* [TASK REQUIREMENTS]: Extract the lines from the first one in the records below through the line containing "579 млн., да", keeping both ends and leaving out any pictures.

* [RECORDS SHOWN]:
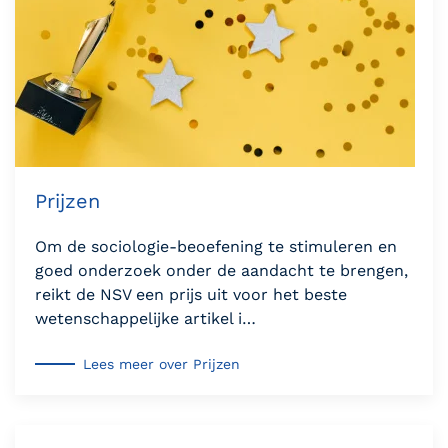
Prijzen
Om de sociologie-beoefening te stimuleren en
goed onderzoek onder de aandacht te brengen,
reikt de NSV een prijs uit voor het beste
wetenschappelijke artikel i…
Lees meer over Prijzen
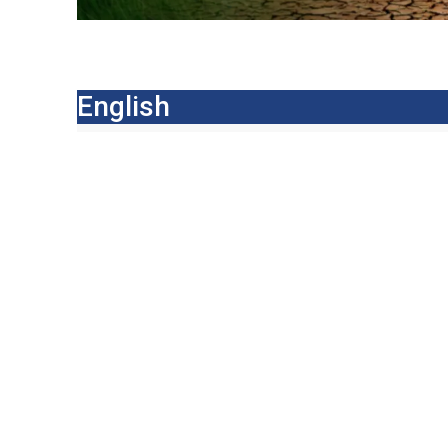
నదీ జలాలు – కాంగ్రెస్ ద్రోహాలు.. హరీష్ రావు ప్రజెంటేషన్
English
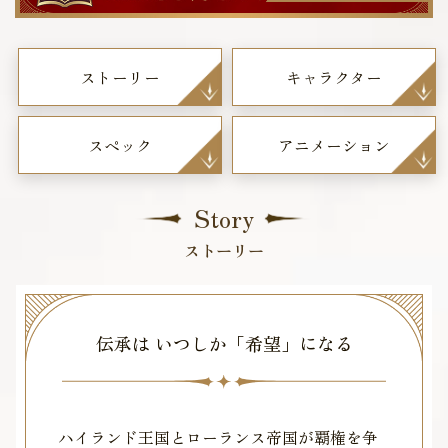
ストーリー
キャラクター
スペック
アニメーション
Story
ストーリー
伝承は いつしか「希望」になる
ハイランド王国とローランス帝国が覇権を争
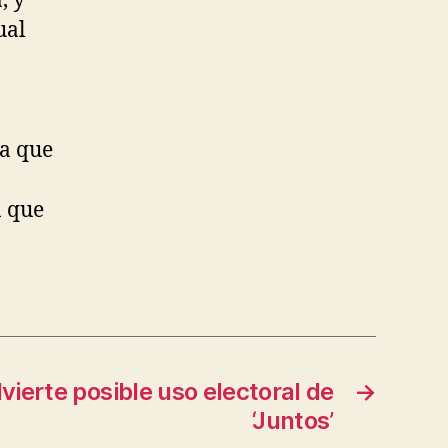
, y
ual
ra que
a que
vierte posible uso electoral de
→
‘Juntos’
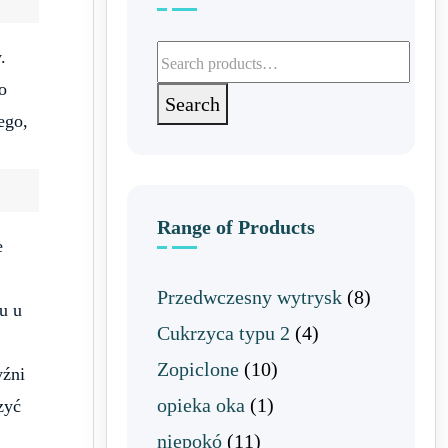
.
Search for:
o
Search
ego,
Range of Products
e
Przedwczesny wytrysk
(8)
u u
Cukrzyca typu 2
(4)
Zopiclone
(10)
yźni
opieka oka
(1)
zyć
niepokó
(11)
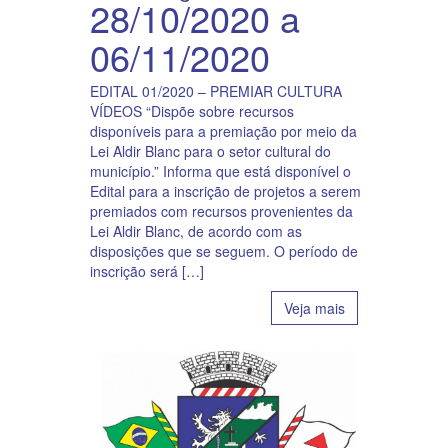
28/10/2020 a
06/11/2020
EDITAL 01/2020 – PREMIAR CULTURA
VÍDEOS “Dispõe sobre recursos
disponíveis para a premiação por meio da
Lei Aldir Blanc para o setor cultural do
município.” Informa que está disponível o
Edital para a inscrição de projetos a serem
premiados com recursos provenientes da
Lei Aldir Blanc, de acordo com as
disposições que se seguem. O período de
inscrição será […]
Veja mais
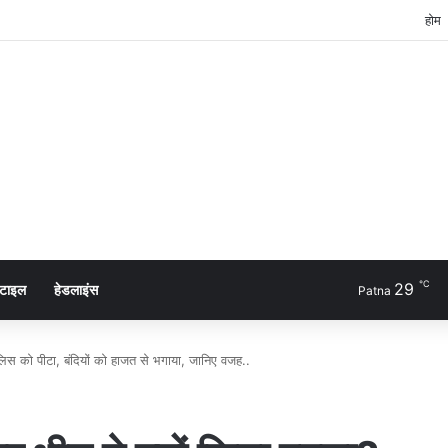
होम
℃
29
्टाइल
हेडलाइंस
Patna
पुलिस को पीटा, बंदियों को हाजत से भगाया, जानिए वजह..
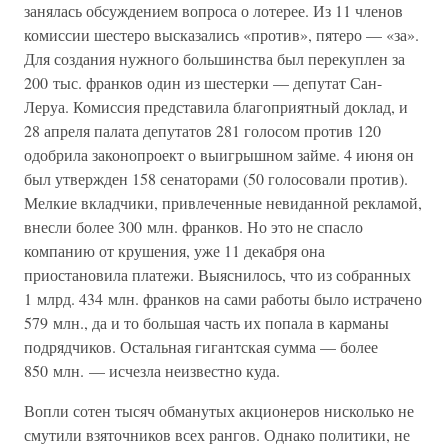
занялась обсуждением вопроса о лотерее. Из 11 членов
комиссии шестеро высказались «против», пятеро — «за».
Для создания нужного большинства был перекуплен за
200 тыс. франков один из шестерки — депутат Сан-
Леруа. Комиссия представила благоприятный доклад, и
28 апреля палата депутатов 281 голосом против 120
одобрила законопроект о выигрышном займе. 4 июня он
был утвержден 158 сенаторами (50 голосовали против).
Мелкие вкладчики, привлеченные невиданной рекламой,
внесли более 300 млн. франков. Но это не спасло
компанию от крушения, уже 11 декабря она
приостановила платежи. Выяснилось, что из собранных
1 млрд. 434 млн. франков на сами работы было истрачено
579 млн., да и то большая часть их попала в карманы
подрядчиков. Остальная гигантская сумма — более
850 млн. — исчезла неизвестно куда.
Вопли сотен тысяч обманутых акционеров нисколько не
смутили взяточников всех рангов. Однако политики, не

* [FINAL ANSWER]:
Prijzen
Om de sociologie-beoefening te stimuleren en
goed onderzoek onder de aandacht te brengen,
reikt de NSV een prijs uit voor het beste
wetenschappelijke artikel i…
Lees meer over Prijzen
నదీ జలాలు – కాంగ్రెస్ ద్రోహాలు.. హరీష్ రావు ప్రజెంటేషన్
English
ストーリー
キャラクター
スペック
アニメーション
Story
ストーリー
伝承は いつしか「希望」になる
ハイランド王国とローランス帝国が覇権を争
, y
ual
ra que
a que
vierte posible uso electoral de
→
‘Juntos’
.
Search for:
o
Search
ego,
Range of Products
e
Przedwczesny wytrysk
(8)
u u
Cukrzyca typu 2
(4)
Zopiclone
(10)
yźni
opieka oka
(1)
zyć
niepokó
(11)
28/10/2020 a
06/11/2020
EDITAL 01/2020 – PREMIAR CULTURA
VÍDEOS “Dispõe sobre recursos
disponíveis para a premiação por meio da
Lei Aldir Blanc para o setor cultural do
município.” Informa que está disponível o
Edital para a inscrição de projetos a serem
premiados com recursos provenientes da
Lei Aldir Blanc, de acordo com as
disposições que se seguem. O período de
inscrição será […]
Veja mais
होम
℃
29
्टाइल
हेडलाइंस
Patna
पुलिस को पीटा, बंदियों को हाजत से भगाया, जानिए वजह..
занялась обсуждением вопроса о лотерее. Из 11 членов
комиссии шестеро высказались «против», пятеро — «за».
Для создания нужного большинства был перекуплен за
200 тыс. франков один из шестерки — депутат Сан-
Леруа. Комиссия представила благоприятный доклад, и
28 апреля палата депутатов 281 голосом против 120
одобрила законопроект о выигрышном займе. 4 июня он
был утвержден 158 сенаторами (50 голосовали против).
Мелкие вкладчики, привлеченные невиданной рекламой,
внесли более 300 млн. франков. Но это не спасло
компанию от крушения, уже 11 декабря она
приостановила платежи. Выяснилось, что из собранных
1 млрд. 434 млн. франков на сами работы было истрачено
579 млн., да и то большая часть их попала в карманы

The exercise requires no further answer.